Mixtape by D-Block Europe
- Released: 27 December 2019
- Length: 43:53
- Label: Self-released

D-Block Europe chronology
| PTSD (2019) | Street Trauma (2019) | The Blue Print: Us vs. Them (2020) |

= Street Trauma =

Street Trauma is a mixtape by English hip hop collective D-Block Europe. It was released on 27 December 2019. The album was BPI certified Gold on 22 December 2023.

Professional ratings
Review scores
| Source | Rating |
| Up to Eleven | 5/10 |

==Release==
In early December 2019, rapper Young Adz announced on his official Instagram that the group would release their next mixtape on 27 December 2019.

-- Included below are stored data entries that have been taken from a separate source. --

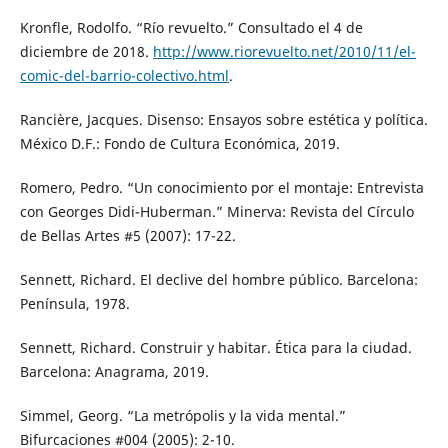
Kronfle, Rodolfo. “Río revuelto.” Consultado el 4 de
diciembre de 2018.
http://www.riorevuelto.net/2010/11/el-
comic-del-barrio-colectivo.html
.
Rancière, Jacques. Disenso: Ensayos sobre estética y política.
México D.F.: Fondo de Cultura Económica, 2019.
Romero, Pedro. “Un conocimiento por el montaje: Entrevista
con Georges Didi-Huberman.” Minerva: Revista del Círculo
de Bellas Artes #5 (2007): 17-22.
Sennett, Richard. El declive del hombre público. Barcelona:
Península, 1978.
Sennett, Richard. Construir y habitar. Ética para la ciudad.
Barcelona: Anagrama, 2019.
Simmel, Georg. “La metrópolis y la vida mental.”
Bifurcaciones #004 (2005): 2-10.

==Singles and charting songs==
"No Cellular Site", the mixtape's only single, reached number 29 on the UK Singles Chart. Two other songs, "Creep" and "Molly World", charted the week of the mixtape's chart debut, reaching numbers 53 and 63 on the UK Singles Chart, respectively.

==Track listing==

Street Trauma track listing
| No. | Title | Length |
|---|---|---|
| 1. | "Creep" | 2:32 |
| 2. | "Bando Boy" | 2:32 |
| 3. | "Change" | 2:39 |
| 4. | "No Cellular Site" | 2:53 |
| 5. | "Molly World" | 3:24 |
| 6. | "Jeffery Carter" | 3:00 |
| 7. | "Pain Game" | 3:15 |
| 8. | "UK Gossip" | 2:54 |
| 9. | "Gloria" | 3:15 |
| 10. | "Prescription Drugs" | 2:20 |
| 11. | "Set in Stone" | 3:08 |
| 12. | "Miley" | 3:37 |
| 13. | "Dismissive" | 2:53 |
| 14. | "Monster" | 1:39 |
| 15. | "Beautiful" | 1:49 |
| 16. | "I Just" | 2:03 |
| Total length: |  | 43:53 |

==Charts==

Chart performance for Street Trauma
| Chart (2020) | Peak position |
|---|---|
| UK Albums (OCC) | 9 |
| UK R&B Albums (OCC) | 13 |

==Certifications==

Certifications for Street Trauma
| Region | Certification | Certified units/sales |
| United Kingdom (BPI) | Gold | 100,000^{‡} |
^{‡} Sales+streaming figures based on certification alone.